** Required work **
In the entries that follow, the line with "12-ден – Загуба на съзнание, масови вътрешни" opens the range and the line with "до некроза на органите." closes it; repeat that range exactly, both lines included.

** Data under study **
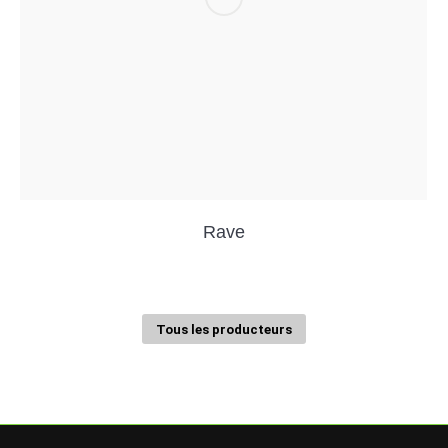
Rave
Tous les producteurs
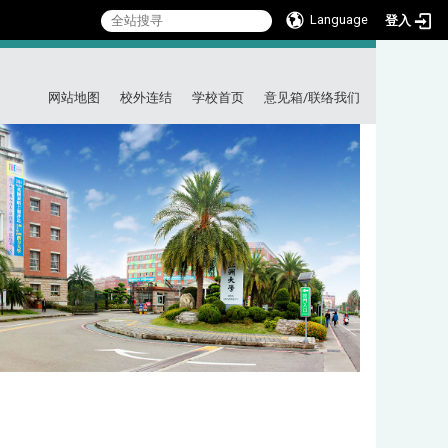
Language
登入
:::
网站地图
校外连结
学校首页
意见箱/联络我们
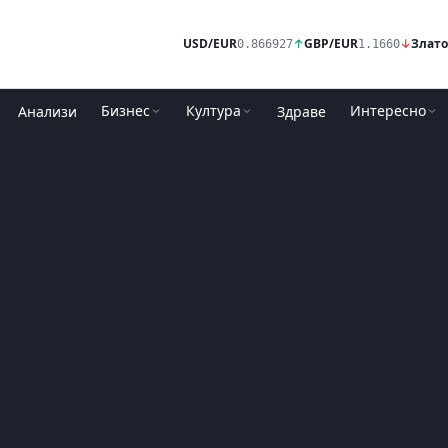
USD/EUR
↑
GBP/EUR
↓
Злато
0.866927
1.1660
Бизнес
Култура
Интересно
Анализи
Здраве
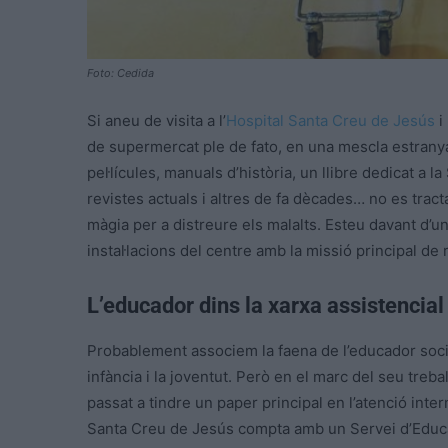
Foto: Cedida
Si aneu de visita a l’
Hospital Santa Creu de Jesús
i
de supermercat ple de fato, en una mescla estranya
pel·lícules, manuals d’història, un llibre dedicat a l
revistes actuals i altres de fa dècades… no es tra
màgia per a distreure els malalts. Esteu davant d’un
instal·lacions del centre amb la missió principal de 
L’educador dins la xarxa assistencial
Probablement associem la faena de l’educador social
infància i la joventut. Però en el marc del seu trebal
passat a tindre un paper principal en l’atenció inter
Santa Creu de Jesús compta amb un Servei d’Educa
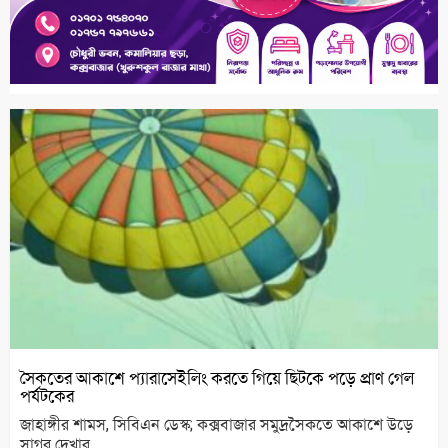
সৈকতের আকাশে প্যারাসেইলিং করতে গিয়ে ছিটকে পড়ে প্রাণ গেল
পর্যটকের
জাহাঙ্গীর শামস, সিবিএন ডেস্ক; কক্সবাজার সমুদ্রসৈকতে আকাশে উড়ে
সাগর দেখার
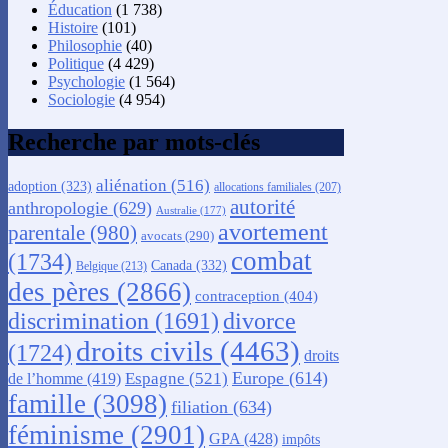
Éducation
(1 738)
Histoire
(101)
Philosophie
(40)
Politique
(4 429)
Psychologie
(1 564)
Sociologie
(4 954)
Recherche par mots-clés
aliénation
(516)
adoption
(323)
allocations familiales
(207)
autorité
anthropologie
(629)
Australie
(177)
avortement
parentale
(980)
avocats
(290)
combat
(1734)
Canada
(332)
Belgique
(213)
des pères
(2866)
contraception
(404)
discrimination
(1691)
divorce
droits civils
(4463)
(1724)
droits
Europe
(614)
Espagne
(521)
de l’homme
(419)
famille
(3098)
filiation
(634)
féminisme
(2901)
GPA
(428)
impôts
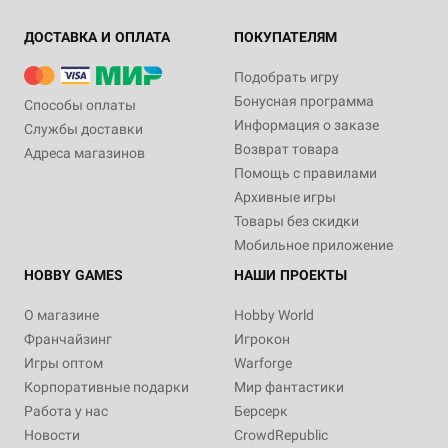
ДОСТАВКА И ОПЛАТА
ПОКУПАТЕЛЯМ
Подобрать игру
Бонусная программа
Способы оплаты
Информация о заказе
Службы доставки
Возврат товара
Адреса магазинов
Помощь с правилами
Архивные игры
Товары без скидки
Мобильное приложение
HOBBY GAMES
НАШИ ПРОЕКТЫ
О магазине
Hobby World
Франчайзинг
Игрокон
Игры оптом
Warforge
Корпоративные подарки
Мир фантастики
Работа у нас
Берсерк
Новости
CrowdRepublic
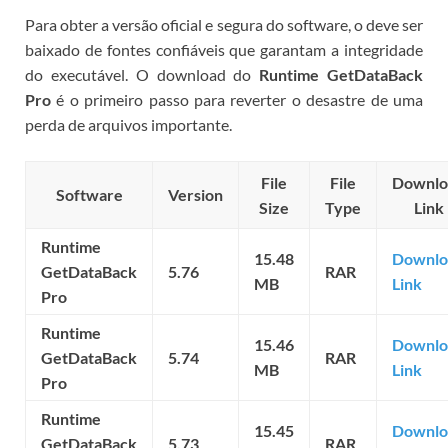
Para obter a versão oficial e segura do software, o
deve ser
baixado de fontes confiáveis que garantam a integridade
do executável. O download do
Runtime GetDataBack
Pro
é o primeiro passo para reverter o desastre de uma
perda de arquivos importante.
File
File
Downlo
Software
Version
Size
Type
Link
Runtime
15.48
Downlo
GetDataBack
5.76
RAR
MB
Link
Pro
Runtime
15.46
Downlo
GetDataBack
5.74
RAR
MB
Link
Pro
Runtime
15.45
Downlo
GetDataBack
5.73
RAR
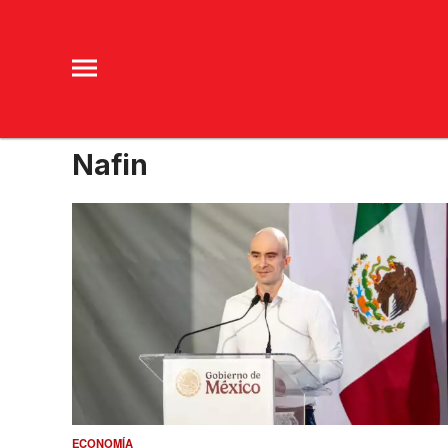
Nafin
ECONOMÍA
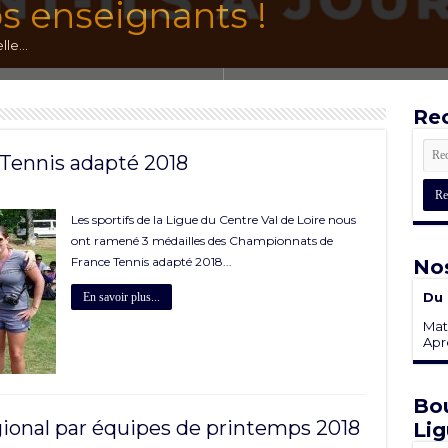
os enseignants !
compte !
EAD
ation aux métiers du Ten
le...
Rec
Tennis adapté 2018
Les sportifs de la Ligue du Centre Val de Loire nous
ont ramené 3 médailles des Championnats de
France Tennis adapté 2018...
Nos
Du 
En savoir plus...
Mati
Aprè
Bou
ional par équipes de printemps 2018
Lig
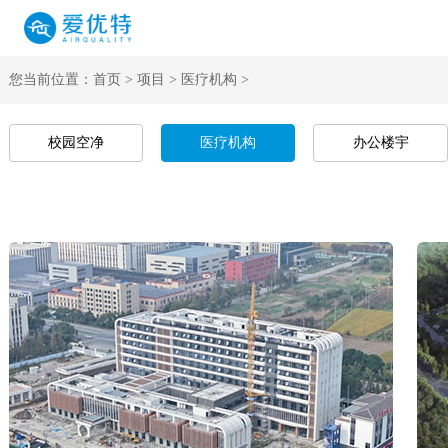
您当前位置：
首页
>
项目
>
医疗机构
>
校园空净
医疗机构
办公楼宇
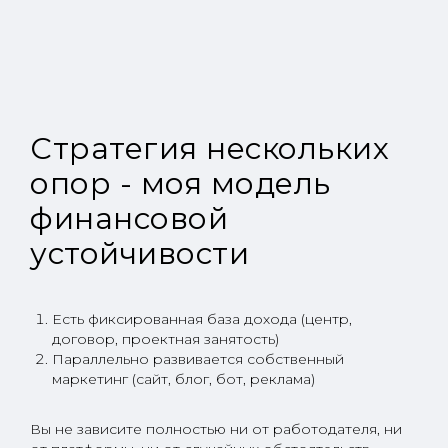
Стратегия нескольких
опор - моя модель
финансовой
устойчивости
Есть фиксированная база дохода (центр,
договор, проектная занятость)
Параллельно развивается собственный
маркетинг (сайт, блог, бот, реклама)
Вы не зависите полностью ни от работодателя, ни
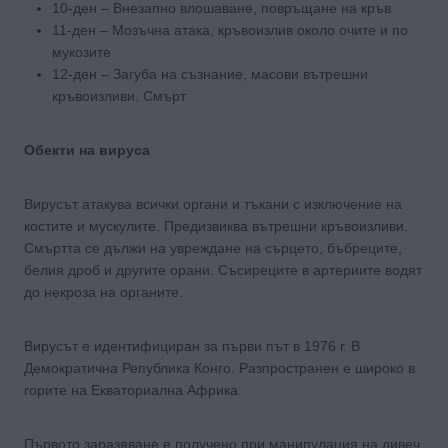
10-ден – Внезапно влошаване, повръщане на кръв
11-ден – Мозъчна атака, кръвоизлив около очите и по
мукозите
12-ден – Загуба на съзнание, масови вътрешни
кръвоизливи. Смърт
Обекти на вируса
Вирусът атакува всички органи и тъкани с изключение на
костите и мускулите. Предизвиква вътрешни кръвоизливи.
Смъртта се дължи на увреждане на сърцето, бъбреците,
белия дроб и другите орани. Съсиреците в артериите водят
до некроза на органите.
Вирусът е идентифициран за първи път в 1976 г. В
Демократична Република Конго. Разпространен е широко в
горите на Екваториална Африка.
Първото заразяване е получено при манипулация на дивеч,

** Reply to the task **
12-ден – Загуба на съзнание, масови вътрешни
кръвоизливи. Смърт
Обекти на вируса
Вирусът атакува всички органи и тъкани с изключение на
костите и мускулите. Предизвиква вътрешни кръвоизливи.
Смъртта се дължи на увреждане на сърцето, бъбреците,
белия дроб и другите орани. Съсиреците в артериите водят
до некроза на органите.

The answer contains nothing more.